Kwang-Jin Kim, Ph.D. is Professor of Medicine at the University of Southern California – Keck School of Medicine. He also has secondary appointments in the Departments of Physiology and Biophysics, Pharmacology and Pharmaceutical Sciences, and Biomedical Engineering at USC.
He received B.S. and M.S. degrees in Electronics Engineering from the Seoul National University, Seoul, Korea, in 1971 and 1973, respectively.
He served in the Republic of Korea Army from March 1973 through June 1976.
He was admitted to the Department of Bioengineering, Graduate School, University of Pennsylvania (Philadelphia, PA) in September 1976. After getting his Ph.D. in Bioengineering in May 1980, he moved to the University of California (Los Angeles, CA) as a postdoctoral fellow. He was a recipient of the postdoctoral fellowship from the American Heart Association – Greater Los Angeles Area from July 1980 to June 1982. From July 1982 through August 1986, he did research and teaching at UCLA as Assistant Research Physiologist.
From September 1986 through December 1990, he was at the Cornell University Medical College, New York, NY, as Assistant Professor of Medicine and Physiology.
In January 1991, he moved to USC as Associate Professor of Medicine (and Physiology and Biophysics) and got his tenure in 1994.

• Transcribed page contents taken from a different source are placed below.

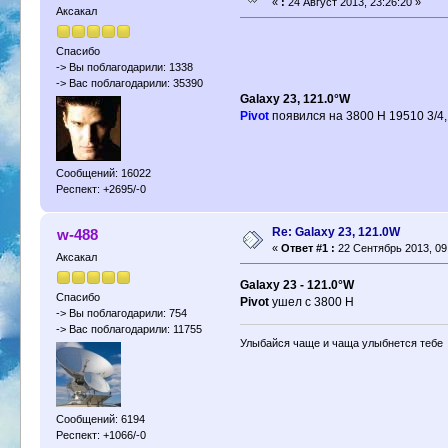
«
:
24 Август 2013, 23:26:20 »
Аксакал
Спасибо
-> Вы поблагодарили: 1338
-> Вас поблагодарили: 35390
Galaxy 23, 121.0°W
Pivot
появился на 3800 H 19510 3/4,
Сообщений: 16022
Респект: +2695/-0
Re: Galaxy 23, 121.0W
w-488
«
Ответ #1 :
22 Сентябрь 2013, 09
Аксакал
Galaxy 23 - 121.0°W
Спасибо
Pivot
ушел с 3800 H
-> Вы поблагодарили: 754
-> Вас поблагодарили: 11755
Улыбайся чаще и чаща улыбнется тебе
Сообщений: 6194
Респект: +1066/-0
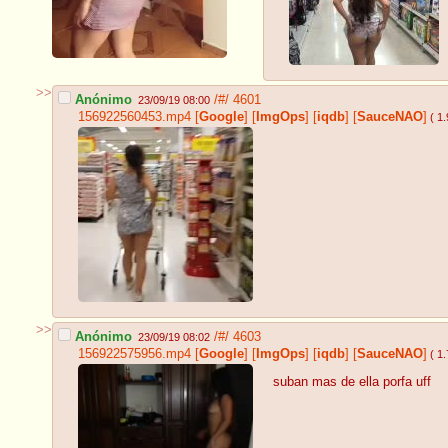
>>
Anónimo
/#/
4601
23/09/19 08:00
156922560453.mp4
[
Google
]
[
ImgOps
]
[
iqdb
]
[
SauceNAO
]
( 1
>>
Anónimo
/#/
4603
23/09/19 08:02
156922575956.mp4
[
Google
]
[
ImgOps
]
[
iqdb
]
[
SauceNAO
]
( 1
suban mas de ella porfa uff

He has been a member of New York Academy of Sciences, Association for Research in Vision and Ophthalmology, American Society of Cell Biology, Controlled Release Society, and Biomedical Engineering Society. He is a current member of American Association for the Advancement of Sciences and American Physiological Society (APS). [He serves as a councillor of the APS Epithelial Transport Group Steering Committee, starting in April 2010 for three years.] He has served as an Editorial Advisory Board member of the Pharmaceutical Research from 1998 to 2005. He has been actively participating in various national and international meetings/workshops as a presenter/teacher.
His research interests encompass electrophysiology and cell pathophysiology of pulmonary (airways and alveoli) and ocular (conjunctiva) epithelial barriers. He has been studying the active/passive barrier properties of respiratory epithelia utilizing amphibian lungs, isolated perfused rat lungs, and alveolar /airway epithelial cells in primary culture. Transport cell physiology of various epithelial barriers has been studied in his laboratories utilizing Ussing chamber techniques and other approaches (e.g., confocal laser scanning microscopy and electron microscopy, short-circuiting techniques, patch clamping techniques, impedance analysis, permselectivity assessment of paracellular pathways using dilution and bi-ionic potential measurements, equivalent pore/slit analysis, water transport estimations using capacitance probes, and western/northern analyses).